I recall reading a book, the name escapes me, of interviews with Vietnam vets. One guy said that you could control bowel movements with rations. Eat the peanut butter when you’re going on patrol. Closes you right up. When you get back, eat the jelly. And be near the latrine.

Google says 1-1.5 lbs. Subtract a little weight for the stuff we would discard when travelling on foot, and call it 1.2lbs/meal. 3 meals/day = ~3.6lbs, so 5 days is ~18lbs. Of course we were also carrying other gear. A little research shows light infantry will carry something like 80-100lbs total on the march, then strip down to 40lbs or so for battle. The heavy weapons guys would carry more, but we tried to share that around. In training we would go cross country nearly all day, then dig a foxhole the best we could before getting a few hours sleep when not on watch.

Weight carried is up from when I served, both from body armor and from electronics like vision and comm gear. I was active 1993-97, but most of my field training was late 80s/early90s. I was Army, and actually ended up for active duty serving in a hospital lab so not much field work.

Regarding constipation, I remember I would feel it after a few days of MREs. But it never was at the top of my mind that I remember. Fatigue/lack of sleep: I remember that! I was able to catch rest anywhere and anytime, a good skill I still have.

In Canada they’re called individual meal packs or IMPs. Had a bunch in cadets. Remember that there was this one that was beyond horrible, but the rest weren’t bad. I remember their weird dense dry bread that somehow was ok on a cold morning.

I once spent a week eating MREs. I’m serious in that I didn’t take a single shit that week. As soon as I got back home though, biggest shit of my life. It was soul searing.

Man, I’ve been catching up with Steve and I cannot stop watching his damn videos.

You think eating that Civil War hardtack was crazy???

Here he is trying out a beef ration that goes back to the 2nd Boer War!!! Th cow died before the oldest human being still alive was even born.

Half the fun is reading the thousands of comments in each video.

He has a million subscribers now and over 125 million views. Anyone familiar with YouTube to know how much that gets ad revenue that gets you?

Yeah, I do love this guy’s videos…

“Nice!”

Those are sweet. A P-38 with bottle opener and spoon. How do you keep from gouging out your eye with the can opener while eating with the spoon?

This one is amazing.
The canned bacon from 1957…

Re the meth jpinard mentions in the two-year-old OP.

According to what I’ve read, amphetamine doses were frequently dispensed in the USAF during the 20th century for long-haul flights, especially for redeployments around the world.

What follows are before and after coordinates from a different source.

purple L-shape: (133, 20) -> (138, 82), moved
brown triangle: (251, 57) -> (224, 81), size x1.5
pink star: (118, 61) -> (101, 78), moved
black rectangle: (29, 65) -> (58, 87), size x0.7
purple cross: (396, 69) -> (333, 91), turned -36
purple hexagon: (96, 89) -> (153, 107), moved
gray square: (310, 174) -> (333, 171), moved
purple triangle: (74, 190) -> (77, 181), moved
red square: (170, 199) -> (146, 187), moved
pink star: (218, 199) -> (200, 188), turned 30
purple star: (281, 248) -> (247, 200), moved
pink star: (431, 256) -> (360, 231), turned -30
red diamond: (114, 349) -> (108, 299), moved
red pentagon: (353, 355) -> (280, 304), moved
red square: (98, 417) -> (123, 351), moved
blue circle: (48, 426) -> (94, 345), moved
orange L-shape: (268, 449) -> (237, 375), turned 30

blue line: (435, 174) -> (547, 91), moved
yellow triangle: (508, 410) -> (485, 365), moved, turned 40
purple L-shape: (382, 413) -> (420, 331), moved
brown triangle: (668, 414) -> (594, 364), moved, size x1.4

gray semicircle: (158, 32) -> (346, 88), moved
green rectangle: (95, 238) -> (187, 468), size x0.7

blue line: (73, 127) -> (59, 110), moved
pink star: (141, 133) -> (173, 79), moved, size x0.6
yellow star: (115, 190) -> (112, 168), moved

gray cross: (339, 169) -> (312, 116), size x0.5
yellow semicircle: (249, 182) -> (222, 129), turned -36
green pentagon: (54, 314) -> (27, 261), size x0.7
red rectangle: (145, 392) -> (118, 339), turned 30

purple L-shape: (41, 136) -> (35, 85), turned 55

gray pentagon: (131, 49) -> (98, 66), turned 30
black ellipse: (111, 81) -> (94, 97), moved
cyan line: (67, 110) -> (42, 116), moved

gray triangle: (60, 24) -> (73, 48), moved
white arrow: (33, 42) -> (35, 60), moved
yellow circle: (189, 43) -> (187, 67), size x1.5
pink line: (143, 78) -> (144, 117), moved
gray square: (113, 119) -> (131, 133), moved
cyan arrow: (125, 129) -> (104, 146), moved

Now that modafinil is available, meth is no longer used, but that was a relatively recent changeover, I guess in the last 20 years.

Amphetamine =/= methamphetamine

I should have said specifically they prescribed merh.

Are you saying that they prescribed Methamphetamine in the USAF, or amphetamine?

Peyote maybe?

And frankincense.

That channel is a nice find. I remember a few years ago National Geographic had photos of different MREs.

This Steve guy should go on Tosh.0

I’m going to call BS on that. French field rations come with wine, even in Islamic countries.